6. Способ по п.1, где соединение получено из микроорганизма.

7. Способ по п.1, где соединение включает пептид или смесь пептидов.

8. Способ по п.2, где пептид или смесь пептидов, которые связываются с молекулами MHC класса I или MHC класса II, добавляют к APC или aAPC.

9. Способ по п.8, где пептид или смесь пептидов присутствует в концентрации от 1 до 20 мкг/мл.

10. Способ по п.1, где по меньшей мере одна молекула РНК кодируется геном цитокина.

11. Способ по п.10, где ген кодирует IL-2, TNFα или IFNγ.

12. Способ по п.1, где стимулирующие молекулы являются иммуногенными пептидами, полученными из M. tuberculosis.

13. Способ по п.1, где набор зондов включает от 20 до 60 зондов, каждый из которых однократно помечен одной и той же флуоресцентной молекулой.

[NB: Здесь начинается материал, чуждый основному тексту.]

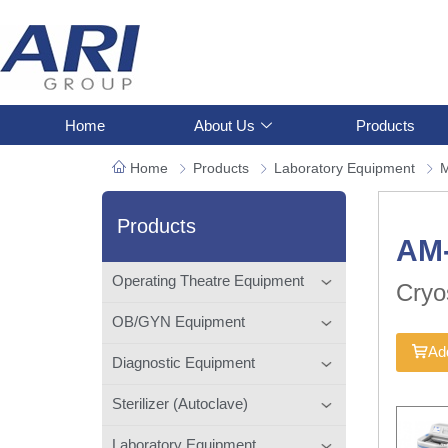
Home
About Us
Products
Home
Products
Laboratory Equipment
M
Products
AM
Operating Theatre Equipment
Cryo
OB/GYN Equipment
Add
Diagnostic Equipment
Sterilizer (Autoclave)
Laboratory Equipment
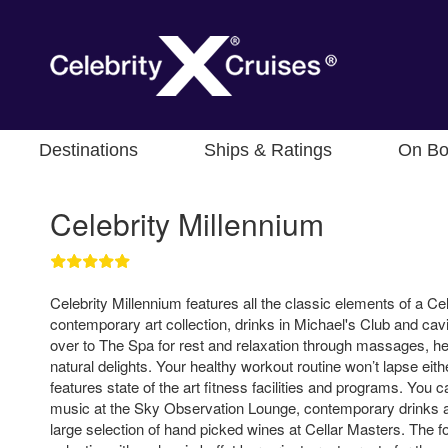
Destinations
Ships & Ratings
On Bo
Celebrity Millennium
Celebrity Millennium features all the classic elements of a Ce
contemporary art collection, drinks in Michael's Club and cav
over to The Spa for rest and relaxation through massages, he
natural delights. Your healthy workout routine won’t lapse eith
features state of the art fitness facilities and programs. You 
music at the Sky Observation Lounge, contemporary drinks at
large selection of hand picked wines at Cellar Masters. The fo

14. Способ по п.1, где популяция клеток представляет собой T-клетки, полученные из PBMC человека, по меньшей мере одна молекула РНК кодируется геном цитокина, клетки в популяции клеток индуцируются aAPC с одной или более нагруженными пептидами молекулами MHC, которые взаимодействуют с TCR, и набор зондов включает от 20 до 60 зондов, каждый из которых однократно помечен одной и той же флуоресцентной молекулой.

15. Способ по п.1, где по меньшей мере одну детектированную клетку с событием экспрессии отделяют от клеток, не имеющих событий экспрессии, с помощью сортировки флуоресцентно-активированных клеток.

16. Способ по п.15, где экспрессию генов измеряют в отделенных клетках.

17. Способ по п.16, где измерение экспрессии генов проводят с помощью ОТ-ПЦР или транскриптомного анализа РНК в клетках.

18. Способ по п.1, где стадия индукции включает стимуляцию сигнализации toll-подобных рецепторов и последующей экспрессии генов с помощью микробного продукта или синтетического соединения, где микробный продукт является липидом, гликаном, гликолипидом, сульфолипидом, гликопротеином, белком, пептидом или нуклеиновой кислотой и где стимул присутствует в концентрации в пределах от 1 до 100 нг/мл, от 100 до 1000 нг/мл или от 1 до 20 мкг/мл.

19. Способ по п.18, где стимуляцию проводят в течение периода, выбранного из группы, состоящей из: от 30 минут до 6 часов, от 6 до 24 часов и от 24 до 72 часов.

20. Способ по п.1, где соединение является цитокином.

21. Способ по п.20, где цитокин является цитокином, выбранным из группы, состоящей из IFNγ, IL-2, IL-15 и TNFα.

22. Способ по п.1 или 18, в котором присутствует больше одного соединения.

23. Способ по п.22, где различные соединения подают в разное время.

24. Способ по п.1, где рецепторы выбраны из группы, состоящей из toll-подобных рецепторов, NOD и NOD-подобных рецепторов, сопряженных с G-белком рецепторов, рецепторов полипептидных гормонов, рецепторов цитокинов, B-клеточных рецепторов и T-клеточных рецепторов.

25. Способ по п.1, где популяция включает клетки, выбранные из группы, состоящей из PBMC, лимфоцитов, CD3⁺CD4⁺ T-клеток (T-хэлперов 1 или Th1 клеток), CD3⁺CD4⁺ T-клеток (T-хэлперов 2 или Th2 клеток), CD3⁺CD8⁺ T-клеток, Th17, Treg клеток, NK-клеток, NKT-клеток, макрофагов, дендритных клеток, клеток, формирующих эндотелий и эпителий различных органов тела, и клеток нервной системы.